La inteligencia artificial aprende del pasado. El futuro que calcula no es un futuro en el sentido propio de la palabra. Aquella es ciega para los acontecimientos. Pero el pensamiento tiene un carácter de acontecimiento. Pone algo distinto por completo en el mundo. La inteligencia artificial carece de la negatividad de la ruptura, que hace que lo verdaderamente nuevo irrumpa. Todo sigue igual. «Inteligencia» significa elegir entre (inter-legere). La inteligencia artificial solo elige entre opciones dadas de antemano, últimamente entre el uno y el cero. No sale de lo antes dado hacia lo intransitado.
El pensamiento en sentido enfático engendra un mundo nuevo. Está en camino hacia lo completamente otro, hacia otro lugar: «La palabra del pensamiento es pobre en imágenes y carece de estímulos. […] Sin embargo, el pensamiento cambia el mundo.
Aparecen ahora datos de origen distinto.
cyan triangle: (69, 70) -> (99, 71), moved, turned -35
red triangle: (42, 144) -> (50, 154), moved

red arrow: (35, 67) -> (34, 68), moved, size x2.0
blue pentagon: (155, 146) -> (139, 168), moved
Lo cambia en la profundidad, cada vez más oscura, del pozo que es un enigma, y que al ser más oscura es la promesa de una mayor claridad». La inteligencia de las máquinas no alcanza esa profundidad del oscuro pozo de un enigma. La información y los datos no tienen profundidad. El pensamiento humano es más que cálculo y resolución de problemas. Despeja e ilumina el mundo. Hace surgir un mundo completamente diferente. La inteligencia de las máquinas entraña ante todo el peligro de que el pensamiento humano se asemeje a ella y se torne él mismo maquinal.
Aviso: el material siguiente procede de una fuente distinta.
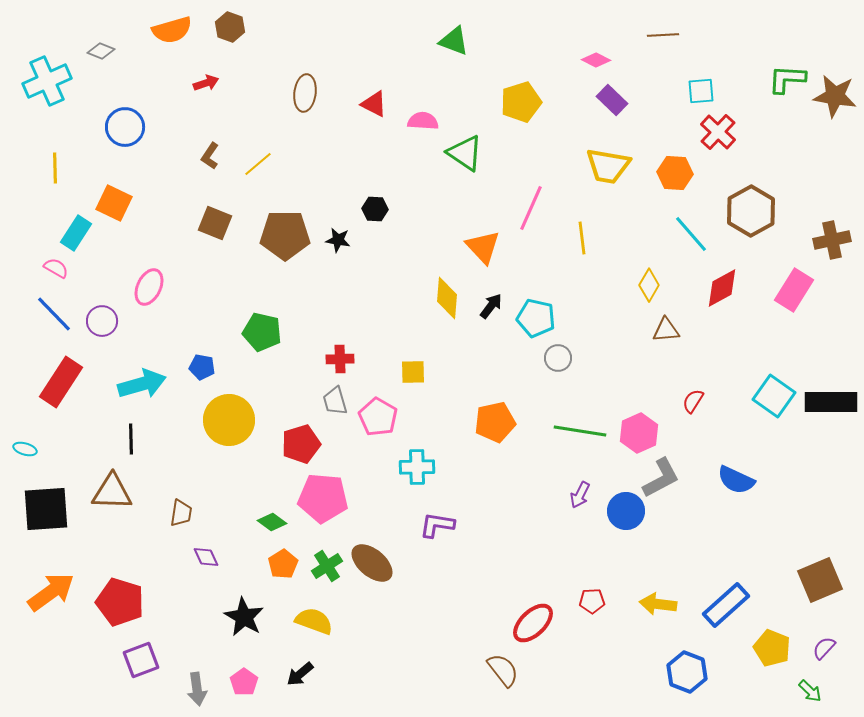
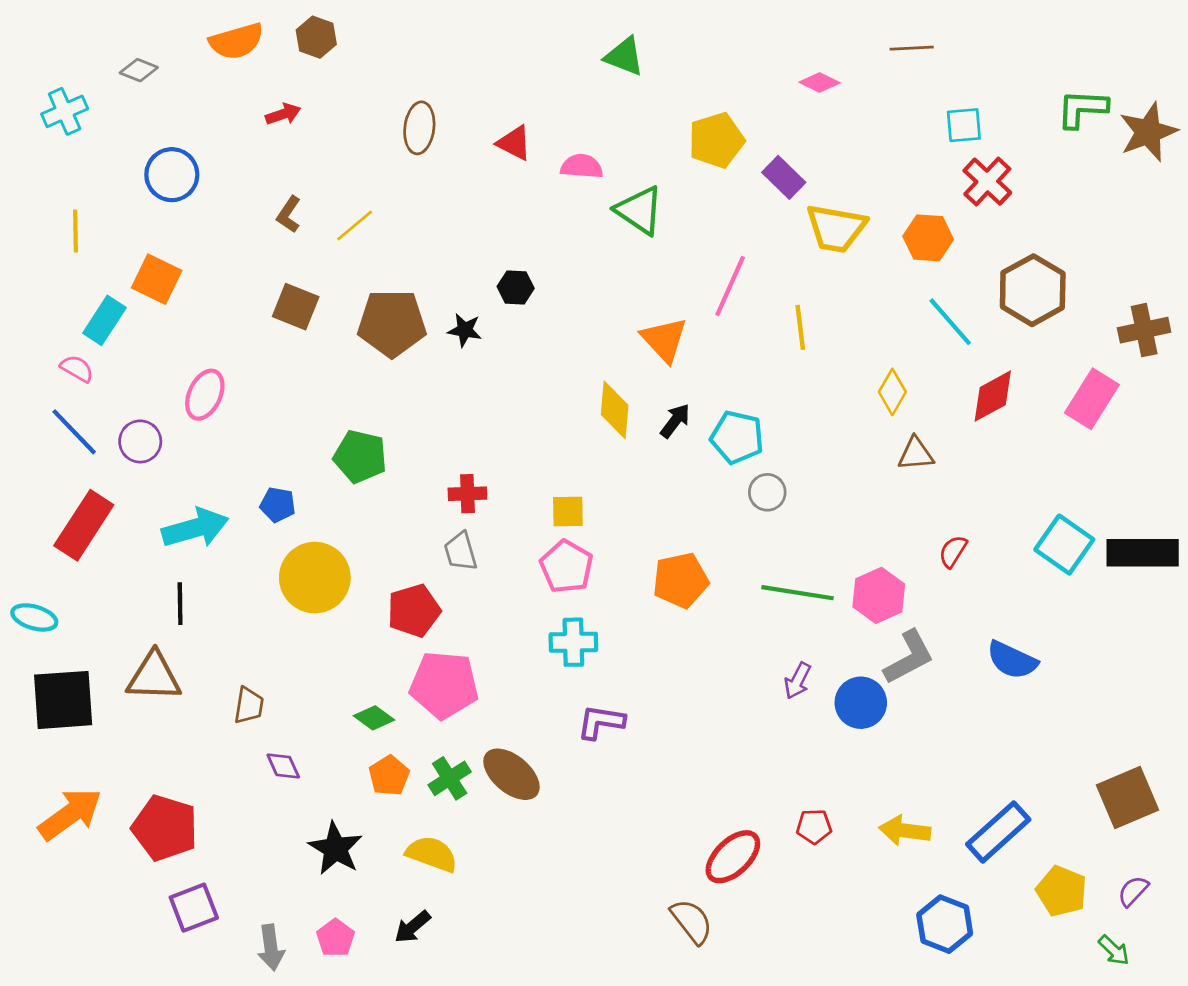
cyan cross: (47, 81) -> (65, 111), size x0.7
brown star: (835, 96) -> (1148, 132), turned -30
purple rectangle: (612, 100) -> (784, 177), moved
pink pentagon: (378, 417) -> (566, 567), moved
cyan ellipse: (25, 449) -> (34, 617), size x1.4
El pensamiento se nutre del eros. En Platón, el logos y el eros entran en íntima relación. El eros es la condición de posibilidad del pensamiento. Heidegger también sigue en esto a Platón. En el camino hacia lo intransitado, el pensamiento se inspira en el eros: «Lo llamo el eros, el más antiguo de los dioses en palabras de Parménides. El batir de las alas de ese dios me conmueve cada vez que doy un paso esencial en el pensamiento y me aventuro en lo intransitado». Eros está ausente en el cálculo. Los datos y la información no seducen.
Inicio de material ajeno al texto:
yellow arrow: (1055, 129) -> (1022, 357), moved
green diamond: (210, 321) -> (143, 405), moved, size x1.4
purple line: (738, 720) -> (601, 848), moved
Según Deleuze, la filosofía comienza con un «faire l’idiot». No es la inteligencia, sino un idiotismo, lo que caracteriza al pensamiento. Todo filósofo que produce un nuevo idioma, un nuevo pensamiento, un nuevo lenguaje, es un idiota. Se despide de todo lo que ha sido. Habita esa inmanencia virgen, aún no descrita, del pensamiento. Con ese «faire l’idiot», el pensamiento se atreve a saltar a lo totalmente otro, a lo no transitado. La historia de la filosofía es una historia de idiotismos, de saltos idiotas: «El idiota antiguo pretendía alcanzar unas evidencias a las que llegaría por sí mismo: entretanto dudaría de todo […]. El idiota moderno no pretende llegar a ninguna evidencia […], quiere lo absurdo, no es la misma imagen del pensamiento». La inteligencia artificial es incapaz de pensar, porque es incapaz de «faire l’idiot». Es demasiado inteligente para ser un idiota.